WORK INSTRUCTION:
Set it all down exactly, every record and every line.

Collection entries:
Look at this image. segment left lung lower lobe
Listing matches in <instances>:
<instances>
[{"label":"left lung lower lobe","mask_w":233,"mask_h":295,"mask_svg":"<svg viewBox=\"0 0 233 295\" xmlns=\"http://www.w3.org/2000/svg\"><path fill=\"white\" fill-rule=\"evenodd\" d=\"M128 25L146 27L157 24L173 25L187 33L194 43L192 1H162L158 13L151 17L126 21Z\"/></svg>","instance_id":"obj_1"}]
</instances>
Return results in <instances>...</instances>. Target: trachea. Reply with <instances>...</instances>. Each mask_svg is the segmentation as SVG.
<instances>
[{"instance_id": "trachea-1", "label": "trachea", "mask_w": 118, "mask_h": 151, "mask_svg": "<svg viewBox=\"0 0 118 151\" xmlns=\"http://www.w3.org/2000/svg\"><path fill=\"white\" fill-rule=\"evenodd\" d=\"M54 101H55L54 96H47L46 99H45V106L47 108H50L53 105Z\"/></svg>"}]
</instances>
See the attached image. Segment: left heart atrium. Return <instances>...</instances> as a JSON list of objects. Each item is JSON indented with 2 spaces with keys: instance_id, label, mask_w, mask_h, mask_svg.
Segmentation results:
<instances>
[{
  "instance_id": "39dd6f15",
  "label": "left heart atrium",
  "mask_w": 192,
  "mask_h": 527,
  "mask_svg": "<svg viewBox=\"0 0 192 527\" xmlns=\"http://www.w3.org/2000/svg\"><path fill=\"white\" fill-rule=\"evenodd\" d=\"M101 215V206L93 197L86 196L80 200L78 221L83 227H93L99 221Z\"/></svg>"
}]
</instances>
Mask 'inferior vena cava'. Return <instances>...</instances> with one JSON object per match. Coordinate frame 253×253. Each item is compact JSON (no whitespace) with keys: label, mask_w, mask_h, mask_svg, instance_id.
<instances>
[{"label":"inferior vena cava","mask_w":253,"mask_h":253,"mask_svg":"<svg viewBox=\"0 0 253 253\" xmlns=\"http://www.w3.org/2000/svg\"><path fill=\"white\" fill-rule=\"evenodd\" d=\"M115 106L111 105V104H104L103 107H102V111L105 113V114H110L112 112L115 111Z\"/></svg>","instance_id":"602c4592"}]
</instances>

SOLUTION:
Look at this image. segment left lung lower lobe
Listing matches in <instances>:
<instances>
[{"label":"left lung lower lobe","mask_w":233,"mask_h":295,"mask_svg":"<svg viewBox=\"0 0 233 295\" xmlns=\"http://www.w3.org/2000/svg\"><path fill=\"white\" fill-rule=\"evenodd\" d=\"M128 25L146 27L157 24L173 25L187 33L194 43L192 1H162L158 13L151 17L126 21Z\"/></svg>","instance_id":"obj_1"}]
</instances>
Return results in <instances>...</instances>. Target: trachea. Reply with <instances>...</instances>. Each mask_svg is the segmentation as SVG.
<instances>
[{"instance_id": "trachea-1", "label": "trachea", "mask_w": 118, "mask_h": 151, "mask_svg": "<svg viewBox=\"0 0 118 151\" xmlns=\"http://www.w3.org/2000/svg\"><path fill=\"white\" fill-rule=\"evenodd\" d=\"M54 101H55L54 96H47L46 99H45V106L47 108H50L53 105Z\"/></svg>"}]
</instances>
See the attached image. Segment: left heart atrium. Return <instances>...</instances> as a JSON list of objects. Each item is JSON indented with 2 spaces with keys: instance_id, label, mask_w, mask_h, mask_svg.
Segmentation results:
<instances>
[{
  "instance_id": "39dd6f15",
  "label": "left heart atrium",
  "mask_w": 192,
  "mask_h": 527,
  "mask_svg": "<svg viewBox=\"0 0 192 527\" xmlns=\"http://www.w3.org/2000/svg\"><path fill=\"white\" fill-rule=\"evenodd\" d=\"M101 215V206L93 197L86 196L80 200L78 221L83 227H93L99 221Z\"/></svg>"
}]
</instances>
Mask 'inferior vena cava'. Return <instances>...</instances> with one JSON object per match. Coordinate frame 253×253. Each item is compact JSON (no whitespace) with keys: label, mask_w, mask_h, mask_svg, instance_id.
<instances>
[{"label":"inferior vena cava","mask_w":253,"mask_h":253,"mask_svg":"<svg viewBox=\"0 0 253 253\" xmlns=\"http://www.w3.org/2000/svg\"><path fill=\"white\" fill-rule=\"evenodd\" d=\"M115 106L111 105V104H104L103 107H102V111L105 113V114H110L112 112L115 111Z\"/></svg>","instance_id":"602c4592"}]
</instances>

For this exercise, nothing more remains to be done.